図4-19 うどん作り 飯山達雄氏撮影・寄贈 小平市立図書館所蔵(1957年頃) 左 木鉢でねった小麦粉をまるめる 中 のし棒で伸ばしたものを切る 右 釜で麺をゆでる |
モノビは御馳走が食べられる日で、それについては『ききがき 小川四番の女たち2 季節の祀りと暮らし』に詳しく書かれている。表4-4を参照いただきたい。モノビに登場するものは、手打ちうどん(かてうどんという)、茹でまんじゅう、餅、団子。白米のご飯に、赤飯、お寿司、などである。いくつか特記すると、かてうどん。これは純麺(じゅんめん)といった。小麦だけで作った純な食べ物という意味である。ご飯が麦や陸稲の混ぜたものだったものに対しての言葉であろう。うどんは茹でて水で晒(さら)してつけ麺で食べる。かつては大根を「千六本」に切って茹でたものを添え、またほかに茹でた白菜、インゲン、ナス、ごま油で炒めたさつま揚げとか炒めた物を添えたが、野菜で量を増やし麺自体を大切に食べてほしいという、出す側の気持ちがそこに含まれている。冠婚葬祭時の人寄せには必ず出された御馳走である。そして結婚式の本膳の最後も必ずうどんであった。結婚式の料理を頼まれる魚屋は、まな板、包丁や材料の一切を持参しておすましや椀物をすべて作るが、本膳のうどんを打つのは互助組織の男衆だった。
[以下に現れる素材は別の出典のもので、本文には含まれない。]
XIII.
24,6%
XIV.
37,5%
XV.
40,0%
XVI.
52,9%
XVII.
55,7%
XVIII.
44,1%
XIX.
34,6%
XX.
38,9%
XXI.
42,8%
結婚式に招かれた客はそこで御馳走を食べるのだが、家で待つ子どもたちにも楽しみがあった。その親が持って帰る土産の折詰である。その中には普段は食べない蒲鉾とかキントンなどが入っていた。また自家のニワトリをつぶして食べたが、そうしたモノビは一年にかぞえるくらいの日しかなかった。